ACLU tries new strategy in effort to spare Thanos

The American Civil Liberties Union tried a new legal tactic yesterday in its bid to block the execution of John Frederick Thanos by arguing that a judge erred in allowing the convicted killer to waive an automatic 240-day stay of execution.

But a Baltimore County prosecutor called the ACLU argument "absurd," saying a third party cannot reassert a right for a defendant once it has been waived.


Garrett County Circuit Judge Fred A. Thayer last month ruled Thanos competent to dismiss his attorneys and waive further appeals and ordered him to die in the gas chamber during the first week in November. It would be the first execution in Maryland in 32 years.

Thanos, 44, was sentenced to death for the robbery and murder of two Baltimore County teen-agers during a weeklong crime spree in August and September 1990, during which he also killed an 18-year-old welder from Hebron.
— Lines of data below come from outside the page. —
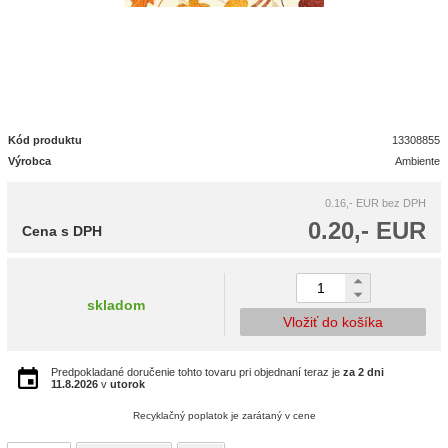
Kód produktu
13308855
Výrobca
Ambiente
0.16,- EUR
bez DPH
0.20,- EUR
Cena s DPH
skladom
Vložiť do košíka
Predpokladané doručenie tohto tovaru pri objednaní teraz je
za 2 dni
11.8.2026
v
utorok
Recyklačný poplatok je zarátaný v cene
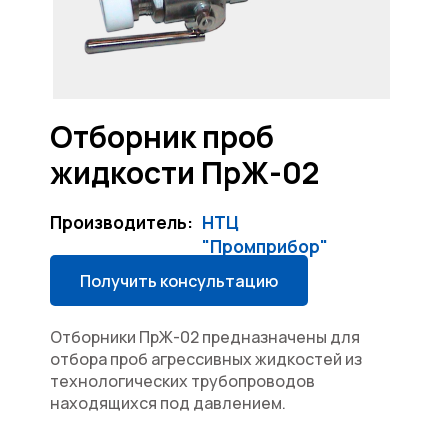
Отборник проб
жидкости ПрЖ-02
Производитель:
НТЦ
"Промприбор"
Получить консультацию
Отборники ПрЖ-02 предназначены для
отбора проб агрессивных жидкостей из
технологических трубопроводов
находящихся под давлением.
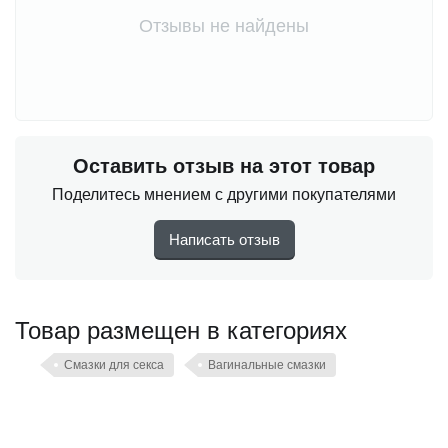
Отзывы не найдены
Оставить отзыв на этот товар
Поделитесь мнением с другими покупателями
Написать отзыв
Товар размещен в категориях
Смазки для секса
Вагинальные смазки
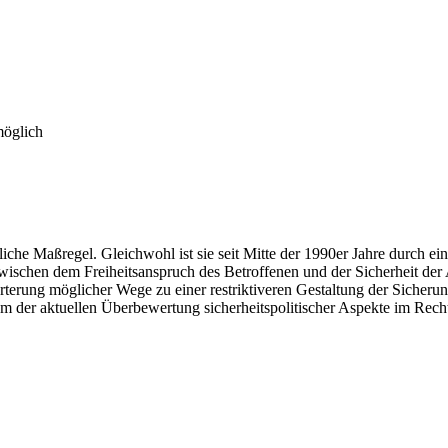
möglich
tliche Maßregel. Gleichwohl ist sie seit Mitte der 1990er Jahre durch 
schen dem Freiheitsanspruch des Betroffenen und der Sicherheit der Al
terung möglicher Wege zu einer restriktiveren Gestaltung der Sicheru
s, um der aktuellen Überbewertung sicherheitspolitischer Aspekte im R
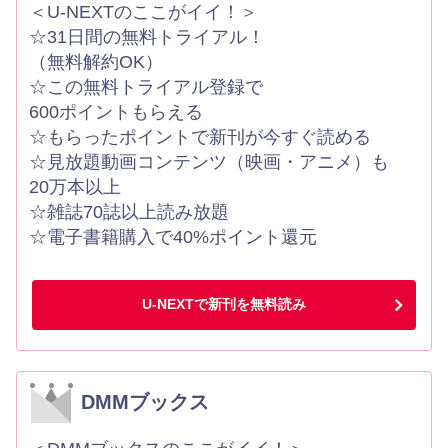
＜U-NEXTのここがイイ！＞
☆31日間の無料トライアル！
（無料解約OK）
☆この無料トライアル登録で
600ポイントもらえる
☆もらったポイントで新刊が今すぐ読める
☆見放題動画コンテンツ（映画・アニメ）も
20万本以上
☆雑誌70誌以上読み放題
☆電子書籍購入で40%ポイント還元
U-NEXTで新刊を無料読み
DMMブックス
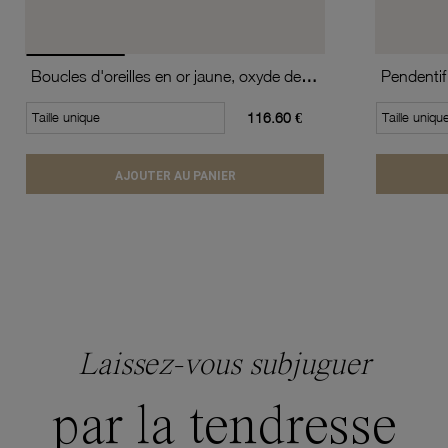
Boucles d'oreilles en or jaune, oxyde de zirconium (moyen modèle).
Pendentif
Taille unique
116.60 €
Taille uniqu
AJOUTER AU PANIER
Laissez-vous subjuguer
par la tendresse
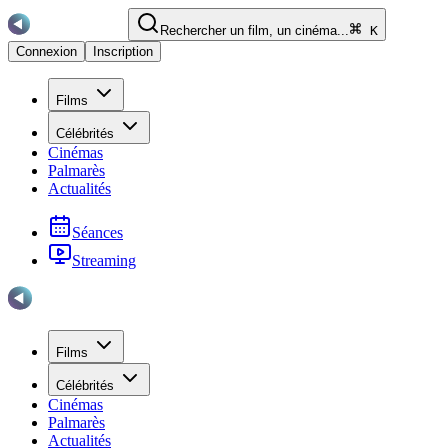
Rechercher un film, un cinéma...
K
Connexion
Inscription
Films
Célébrités
Cinémas
Palmarès
Actualités
Séances
Streaming
Films
Célébrités
Cinémas
Palmarès
Actualités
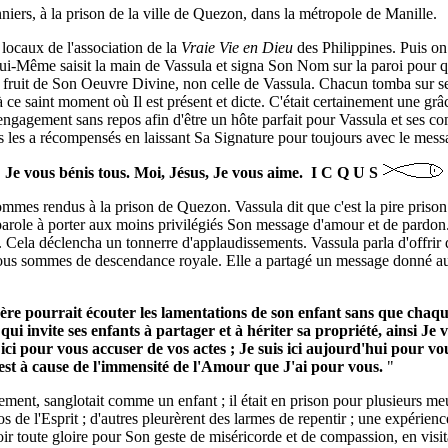
iers, à la prison de la ville de Quezon, dans la métropole de Manille.
 locaux de l'association de la
Vraie Vie en Dieu
des Philippines. Puis on
Lui-Même saisit la main de Vassula et signa Son Nom sur la paroi pour qu
 fruit de Son Oeuvre Divine, non celle de Vassula. Chacun tomba sur se
ce saint moment où Il est présent et dicte. C'était certainement une grâce
engagement sans repos afin d'être un hôte parfait pour Vassula et ses 
us les a récompensés en laissant Sa Signature pour toujours avec le messa
Je vous bénis tous. Moi, Jésus, Je vous aime.
I
C
Q
U
S
ommes rendus à la prison de Quezon. Vassula dit que c'est la pire priso
arole à porter aux moins privilégiés Son message d'amour et de pardon.
". Cela déclencha un tonnerre d'applaudissements. Vassula parla d'offrir
s sommes de descendance royale. Elle a partagé un message donné aux p
re pourrait écouter les lamentations de son enfant sans que chaque 
i invite ses enfants à partager et à hériter sa propriété, ainsi Je 
as ici pour vous accuser de vos actes ; Je suis ici aujourd'hui pour
c'est à cause de l'immensité de l'Amour que J'ai pour vous.
"
nt, sanglotait comme un enfant ; il était en prison pour plusieurs meur
de l'Esprit ; d'autres pleurèrent des larmes de repentir ; une expérience
oir toute gloire pour Son geste de miséricorde et de compassion, en visit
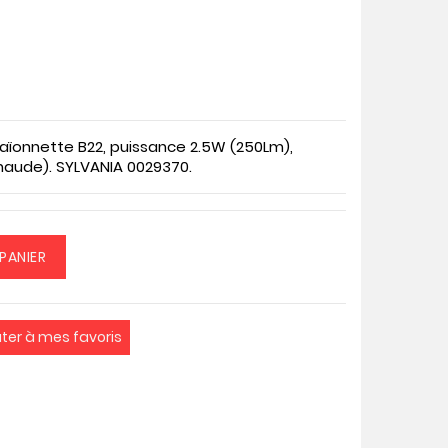
aïonnette B22, puissance 2.5W (250Lm),
haude). SYLVANIA 0029370.
PANIER
uter à mes favoris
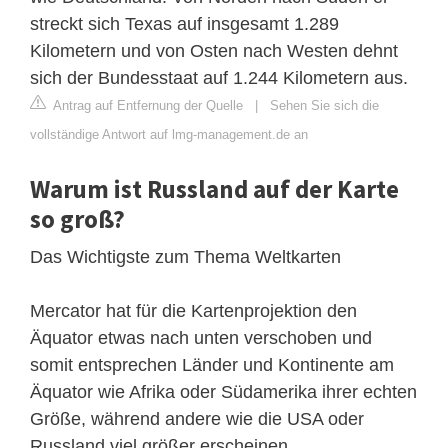
streckt sich Texas auf insgesamt 1.289
Kilometern und von Osten nach Westen dehnt
sich der Bundesstaat auf 1.244 Kilometern aus.
Antrag auf Entfernung der Quelle
|
Sehen Sie sich die
vollständige Antwort auf lmg-management.de an
Warum ist Russland auf der Karte
so groß?
Das Wichtigste zum Thema Weltkarten
Mercator hat für die Kartenprojektion den
Äquator etwas nach unten verschoben und
somit entsprechen Länder und Kontinente am
Äquator wie Afrika oder Südamerika ihrer echten
Größe, während andere wie die USA oder
Russland viel größer erscheinen.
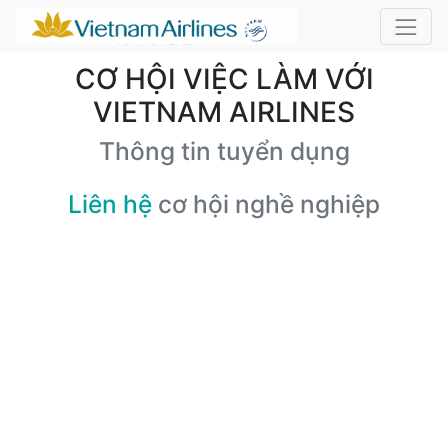
CƠ HỘI VIỆC LÀM VỚI
VIETNAM AIRLINES
Thông tin tuyển dụng
Liên hệ
cơ hội nghề nghiệp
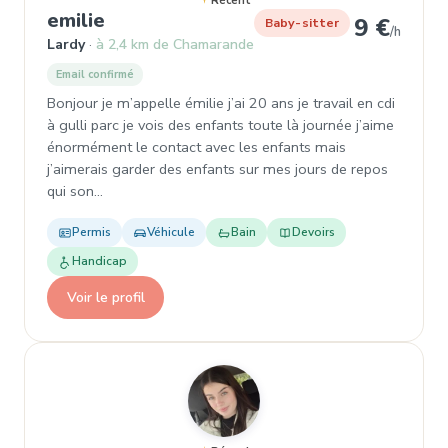
Récent
, Garde d'enfant à Lardy
emilie
9 €
Baby-sitter
/h
Lardy
à 2,4 km de Chamarande
Email confirmé
Bonjour je m’appelle émilie j’ai 20 ans je travail en cdi
à gulli parc je vois des enfants toute là journée j’aime
énormément le contact avec les enfants mais
j’aimerais garder des enfants sur mes jours de repos
qui son…
Permis
Véhicule
Bain
Devoirs
Handicap
Voir le profil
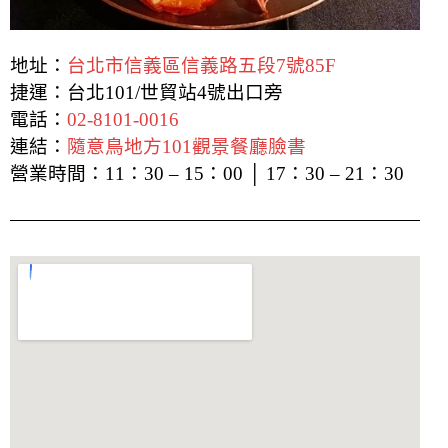
地址：
台北市信義區信義路五段7號85F
捷運：台北101/世貿站4號出口旁
電話：
02-8101-0016
連結：
隨意鳥地方101觀景餐廳臉書
營業時間：11：30 – 15：00 │ 17：30 – 21：30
The execution order has been stayed pending arguments next week before the state's highest court. The public defenders Thanos fired claim he is not competent to dismiss them or waive appeals.

Yesterday, ACLU lawyers intervened with a new argument -- that one of the rights Thanos waived last month before Judge Thayer is not a right, but a requirement that cannot be waived by a death row inmate.

The argument came in a friend-of-the-court brief filed before yesterday's deadline in the Court of Appeals, along with briefs from prosecutors and defense lawyers.

The high court will hear oral arguments Wednesday in Annapolis. If it rules swiftly on the issues and denies the challenges, the current stay could be lifted and the execution could go forward the following week.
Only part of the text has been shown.